*** The data Section Begins ***

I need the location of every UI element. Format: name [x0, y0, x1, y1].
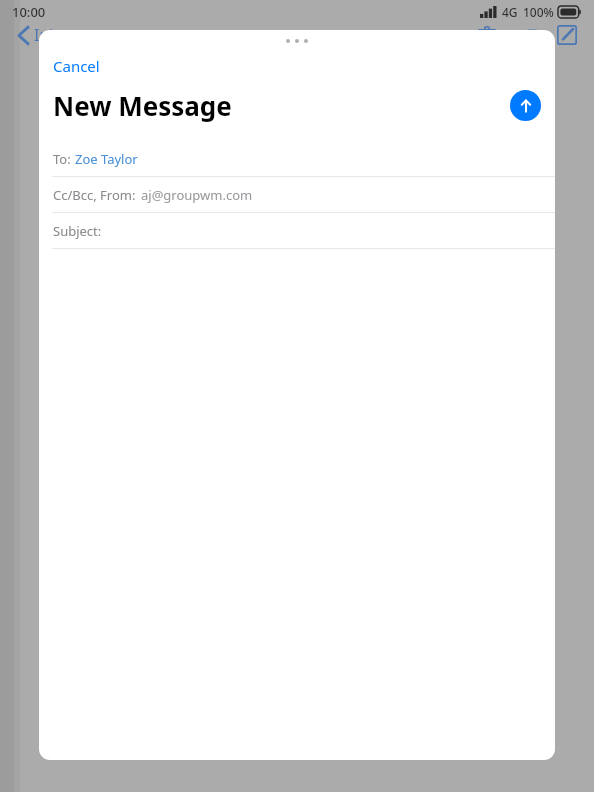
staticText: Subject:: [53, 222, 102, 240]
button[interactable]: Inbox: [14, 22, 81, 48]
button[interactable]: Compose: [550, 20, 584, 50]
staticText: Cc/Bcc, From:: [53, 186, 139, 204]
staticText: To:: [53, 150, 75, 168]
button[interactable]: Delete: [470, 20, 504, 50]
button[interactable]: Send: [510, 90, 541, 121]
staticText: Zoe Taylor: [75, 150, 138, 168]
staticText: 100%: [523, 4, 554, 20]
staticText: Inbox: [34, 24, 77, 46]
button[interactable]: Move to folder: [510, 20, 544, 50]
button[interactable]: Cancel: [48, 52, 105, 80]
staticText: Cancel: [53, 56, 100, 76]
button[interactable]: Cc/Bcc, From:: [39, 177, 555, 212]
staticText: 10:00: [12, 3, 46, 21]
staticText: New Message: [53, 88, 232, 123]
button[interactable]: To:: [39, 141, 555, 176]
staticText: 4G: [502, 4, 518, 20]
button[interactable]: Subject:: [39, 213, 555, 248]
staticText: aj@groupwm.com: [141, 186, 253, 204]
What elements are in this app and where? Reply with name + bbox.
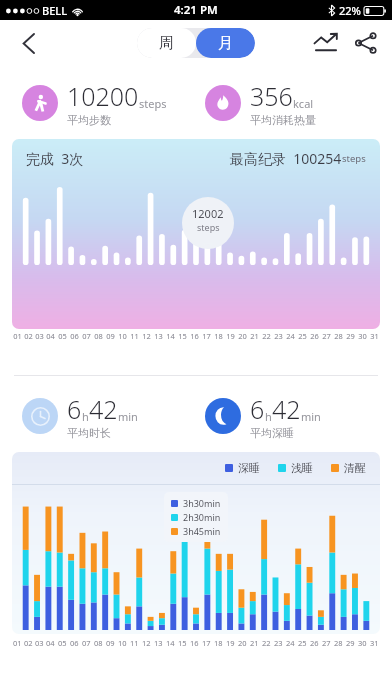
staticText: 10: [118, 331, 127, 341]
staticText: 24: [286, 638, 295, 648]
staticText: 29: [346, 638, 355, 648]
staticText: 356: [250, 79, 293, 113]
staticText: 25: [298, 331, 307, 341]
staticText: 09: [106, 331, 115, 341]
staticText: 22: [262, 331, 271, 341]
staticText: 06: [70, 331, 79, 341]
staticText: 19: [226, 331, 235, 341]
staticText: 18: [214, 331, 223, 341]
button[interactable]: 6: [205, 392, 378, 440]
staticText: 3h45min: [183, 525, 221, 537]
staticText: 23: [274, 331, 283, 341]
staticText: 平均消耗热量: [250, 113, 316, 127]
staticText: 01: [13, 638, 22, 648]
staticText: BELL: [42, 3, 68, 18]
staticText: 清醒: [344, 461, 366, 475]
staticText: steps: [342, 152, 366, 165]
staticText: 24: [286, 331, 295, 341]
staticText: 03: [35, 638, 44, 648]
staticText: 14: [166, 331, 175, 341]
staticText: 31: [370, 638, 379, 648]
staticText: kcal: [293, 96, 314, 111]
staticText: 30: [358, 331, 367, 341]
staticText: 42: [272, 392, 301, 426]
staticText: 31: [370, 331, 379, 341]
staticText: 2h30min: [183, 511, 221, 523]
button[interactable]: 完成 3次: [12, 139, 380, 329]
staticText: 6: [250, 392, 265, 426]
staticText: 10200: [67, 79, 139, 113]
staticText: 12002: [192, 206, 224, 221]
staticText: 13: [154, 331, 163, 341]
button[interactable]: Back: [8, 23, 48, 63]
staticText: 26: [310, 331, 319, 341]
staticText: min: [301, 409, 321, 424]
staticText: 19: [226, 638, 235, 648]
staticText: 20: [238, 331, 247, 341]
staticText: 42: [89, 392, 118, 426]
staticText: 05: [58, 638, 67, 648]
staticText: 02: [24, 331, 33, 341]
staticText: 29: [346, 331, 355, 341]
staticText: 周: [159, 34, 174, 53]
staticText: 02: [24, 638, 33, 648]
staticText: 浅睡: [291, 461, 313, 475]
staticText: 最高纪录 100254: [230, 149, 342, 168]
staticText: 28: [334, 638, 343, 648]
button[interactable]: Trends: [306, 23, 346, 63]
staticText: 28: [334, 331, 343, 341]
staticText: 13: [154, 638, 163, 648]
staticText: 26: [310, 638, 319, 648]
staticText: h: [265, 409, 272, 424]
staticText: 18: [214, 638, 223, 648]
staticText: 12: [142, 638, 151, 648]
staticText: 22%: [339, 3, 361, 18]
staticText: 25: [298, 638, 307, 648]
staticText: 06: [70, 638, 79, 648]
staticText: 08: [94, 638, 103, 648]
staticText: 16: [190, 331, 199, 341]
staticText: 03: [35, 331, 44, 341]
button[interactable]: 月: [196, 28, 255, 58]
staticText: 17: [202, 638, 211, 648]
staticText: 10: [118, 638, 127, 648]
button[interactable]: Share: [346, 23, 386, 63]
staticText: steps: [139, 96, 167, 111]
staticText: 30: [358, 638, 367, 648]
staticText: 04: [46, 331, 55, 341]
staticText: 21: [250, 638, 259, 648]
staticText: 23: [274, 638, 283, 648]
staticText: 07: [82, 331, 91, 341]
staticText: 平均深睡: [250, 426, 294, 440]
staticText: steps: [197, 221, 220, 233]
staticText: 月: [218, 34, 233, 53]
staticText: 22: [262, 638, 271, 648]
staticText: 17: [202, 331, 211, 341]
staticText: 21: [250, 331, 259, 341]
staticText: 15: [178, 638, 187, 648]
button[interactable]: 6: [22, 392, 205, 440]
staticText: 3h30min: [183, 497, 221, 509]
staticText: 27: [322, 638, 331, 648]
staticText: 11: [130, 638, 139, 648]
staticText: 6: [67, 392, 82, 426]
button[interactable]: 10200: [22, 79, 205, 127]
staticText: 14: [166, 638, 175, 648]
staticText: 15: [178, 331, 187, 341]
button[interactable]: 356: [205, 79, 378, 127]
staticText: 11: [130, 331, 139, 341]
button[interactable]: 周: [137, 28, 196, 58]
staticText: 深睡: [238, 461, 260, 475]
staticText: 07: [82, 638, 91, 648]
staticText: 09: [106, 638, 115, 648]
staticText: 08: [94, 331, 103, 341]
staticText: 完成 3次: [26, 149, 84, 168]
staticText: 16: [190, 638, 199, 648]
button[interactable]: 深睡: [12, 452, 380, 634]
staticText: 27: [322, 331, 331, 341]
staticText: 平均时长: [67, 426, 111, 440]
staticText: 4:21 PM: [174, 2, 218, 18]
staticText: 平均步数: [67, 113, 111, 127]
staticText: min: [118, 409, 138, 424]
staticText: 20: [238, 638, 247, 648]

*** The data Section Ends ***
*** The data Section Begins ***

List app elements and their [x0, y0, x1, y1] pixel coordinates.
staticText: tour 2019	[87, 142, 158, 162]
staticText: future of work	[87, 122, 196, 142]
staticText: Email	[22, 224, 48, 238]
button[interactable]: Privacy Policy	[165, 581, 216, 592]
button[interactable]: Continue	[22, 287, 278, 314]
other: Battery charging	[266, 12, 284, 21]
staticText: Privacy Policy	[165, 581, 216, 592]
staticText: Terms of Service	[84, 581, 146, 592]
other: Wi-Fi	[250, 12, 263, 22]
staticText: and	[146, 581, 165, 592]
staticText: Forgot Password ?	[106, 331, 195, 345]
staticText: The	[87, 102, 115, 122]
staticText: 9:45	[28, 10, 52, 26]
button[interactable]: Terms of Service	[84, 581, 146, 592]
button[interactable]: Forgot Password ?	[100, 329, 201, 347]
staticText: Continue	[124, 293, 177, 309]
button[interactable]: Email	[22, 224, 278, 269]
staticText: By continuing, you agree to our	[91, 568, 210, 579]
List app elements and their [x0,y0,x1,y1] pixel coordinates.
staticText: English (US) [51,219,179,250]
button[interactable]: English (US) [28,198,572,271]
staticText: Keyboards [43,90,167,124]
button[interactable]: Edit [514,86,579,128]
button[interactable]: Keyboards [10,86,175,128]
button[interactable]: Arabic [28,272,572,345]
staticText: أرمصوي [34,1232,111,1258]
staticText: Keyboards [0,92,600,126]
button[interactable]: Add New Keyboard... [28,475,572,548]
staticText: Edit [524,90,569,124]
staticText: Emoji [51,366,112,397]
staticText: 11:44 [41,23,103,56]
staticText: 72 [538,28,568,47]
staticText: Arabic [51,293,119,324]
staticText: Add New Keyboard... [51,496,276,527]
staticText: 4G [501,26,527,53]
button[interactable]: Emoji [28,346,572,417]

*** The data Section Ends ***

> [Task instructions] Retrieve each line from the records above where the word "their" occurs.

> [Written solution]
List app elements and their [x0, y0, x1, y1] pixel coordinates.
List app elements and their [x0,y0,x1,y1] pixel coordinates.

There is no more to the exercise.